Your instructions:
Write out, word for word and with no pictures, each line below from the one containing "September 2010" through the one containing "that the name", both included, and no other line.

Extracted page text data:
● ● ● ● ● ● ●
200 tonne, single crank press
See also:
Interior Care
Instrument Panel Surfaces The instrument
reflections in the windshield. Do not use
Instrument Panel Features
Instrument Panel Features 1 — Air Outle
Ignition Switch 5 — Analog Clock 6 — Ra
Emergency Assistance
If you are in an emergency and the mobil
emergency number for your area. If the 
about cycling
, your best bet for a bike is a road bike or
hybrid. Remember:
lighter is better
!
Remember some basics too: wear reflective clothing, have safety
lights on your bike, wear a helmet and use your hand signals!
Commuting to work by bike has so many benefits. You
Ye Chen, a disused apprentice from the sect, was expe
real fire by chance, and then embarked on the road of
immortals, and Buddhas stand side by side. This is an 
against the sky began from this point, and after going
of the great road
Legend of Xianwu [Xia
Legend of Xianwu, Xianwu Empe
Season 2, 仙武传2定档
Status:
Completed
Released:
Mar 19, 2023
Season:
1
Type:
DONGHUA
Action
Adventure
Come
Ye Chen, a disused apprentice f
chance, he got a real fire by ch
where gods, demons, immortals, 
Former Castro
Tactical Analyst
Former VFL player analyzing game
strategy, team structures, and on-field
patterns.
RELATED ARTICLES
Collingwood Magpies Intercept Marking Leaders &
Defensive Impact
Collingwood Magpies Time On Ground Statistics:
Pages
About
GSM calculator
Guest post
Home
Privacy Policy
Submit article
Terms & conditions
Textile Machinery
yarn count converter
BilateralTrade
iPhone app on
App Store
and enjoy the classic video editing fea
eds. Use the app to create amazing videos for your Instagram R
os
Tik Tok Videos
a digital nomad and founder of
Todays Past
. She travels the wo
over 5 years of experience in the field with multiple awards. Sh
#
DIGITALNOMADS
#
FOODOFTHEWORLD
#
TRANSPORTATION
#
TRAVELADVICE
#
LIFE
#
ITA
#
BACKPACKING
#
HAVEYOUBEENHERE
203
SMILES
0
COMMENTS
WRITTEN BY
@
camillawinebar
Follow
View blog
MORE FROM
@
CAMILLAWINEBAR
● ● ● ● ● ● ●
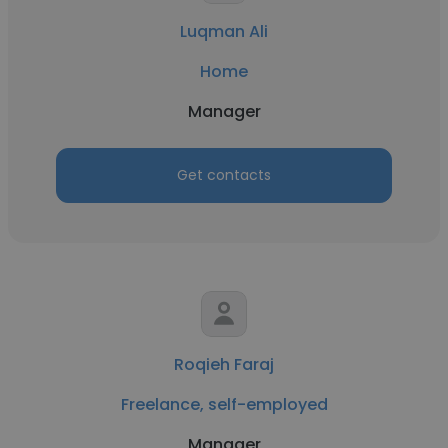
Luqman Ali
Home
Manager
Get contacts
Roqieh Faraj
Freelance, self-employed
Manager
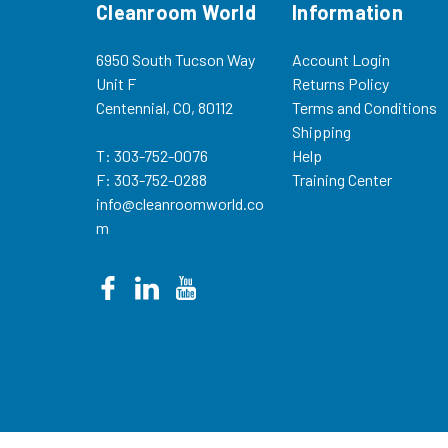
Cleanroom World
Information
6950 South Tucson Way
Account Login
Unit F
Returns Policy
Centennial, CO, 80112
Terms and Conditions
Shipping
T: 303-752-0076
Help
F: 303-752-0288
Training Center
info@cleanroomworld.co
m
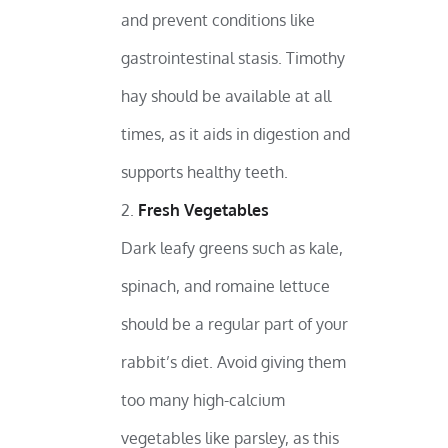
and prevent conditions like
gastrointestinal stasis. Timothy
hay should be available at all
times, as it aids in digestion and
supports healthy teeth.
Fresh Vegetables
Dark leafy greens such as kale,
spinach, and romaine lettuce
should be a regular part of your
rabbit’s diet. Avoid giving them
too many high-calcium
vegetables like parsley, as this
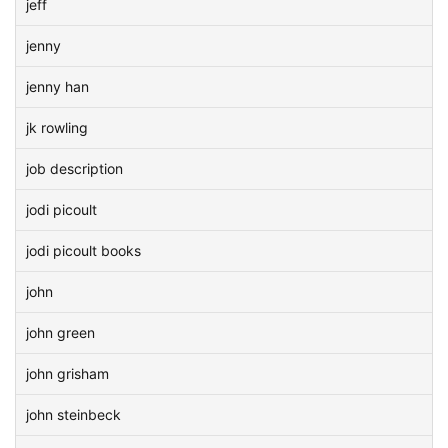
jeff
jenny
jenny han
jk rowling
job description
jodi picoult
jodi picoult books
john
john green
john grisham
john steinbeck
● ● ● ● ● ● ●
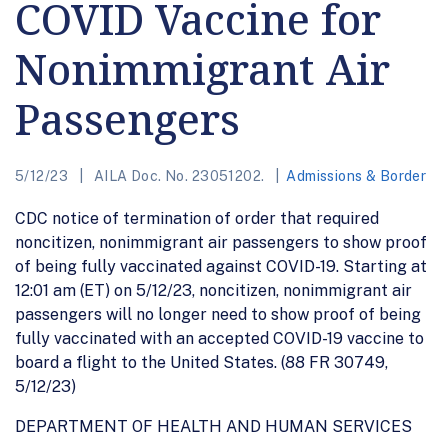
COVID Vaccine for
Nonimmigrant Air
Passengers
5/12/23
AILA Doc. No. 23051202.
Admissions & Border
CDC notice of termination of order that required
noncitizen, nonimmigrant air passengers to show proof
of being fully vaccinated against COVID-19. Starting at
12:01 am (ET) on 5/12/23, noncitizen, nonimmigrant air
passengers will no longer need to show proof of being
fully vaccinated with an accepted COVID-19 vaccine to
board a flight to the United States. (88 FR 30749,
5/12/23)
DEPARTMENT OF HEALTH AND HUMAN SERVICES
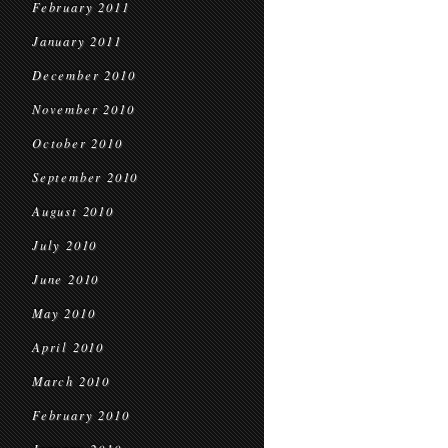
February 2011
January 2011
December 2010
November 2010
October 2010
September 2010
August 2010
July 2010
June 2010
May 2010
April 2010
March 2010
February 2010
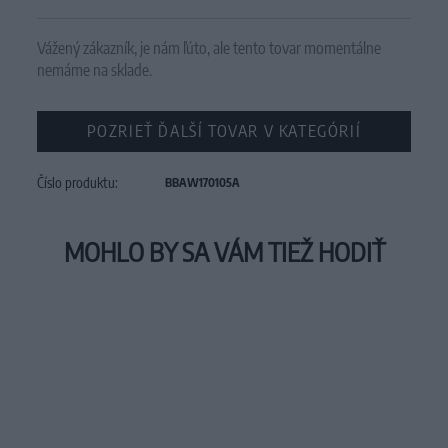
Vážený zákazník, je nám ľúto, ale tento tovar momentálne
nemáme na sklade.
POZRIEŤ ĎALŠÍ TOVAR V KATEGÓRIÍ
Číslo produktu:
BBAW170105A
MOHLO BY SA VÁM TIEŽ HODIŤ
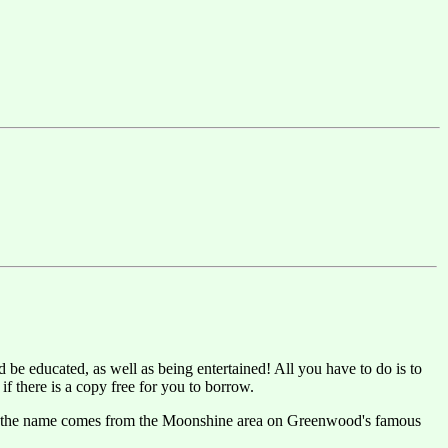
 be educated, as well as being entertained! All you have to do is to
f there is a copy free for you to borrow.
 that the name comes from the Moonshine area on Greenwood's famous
● ● ● ● ● ● ●
Written answer:
September 2010
August 2010
July 2010
June 2010
May 2010
April 2010
March 2010
February 2010
Vážený zákazník, je nám ľúto, ale tento tovar momentálne
nemáme na sklade.
POZRIEŤ ĎALŠÍ TOVAR V KATEGÓRIÍ
Číslo produktu:
BBAW170105A
MOHLO BY SA VÁM TIEŽ HODIŤ
 be educated, as well as being entertained! All you have to do is to
f there is a copy free for you to borrow.
 that the name comes from the Moonshine area on Greenwood's famous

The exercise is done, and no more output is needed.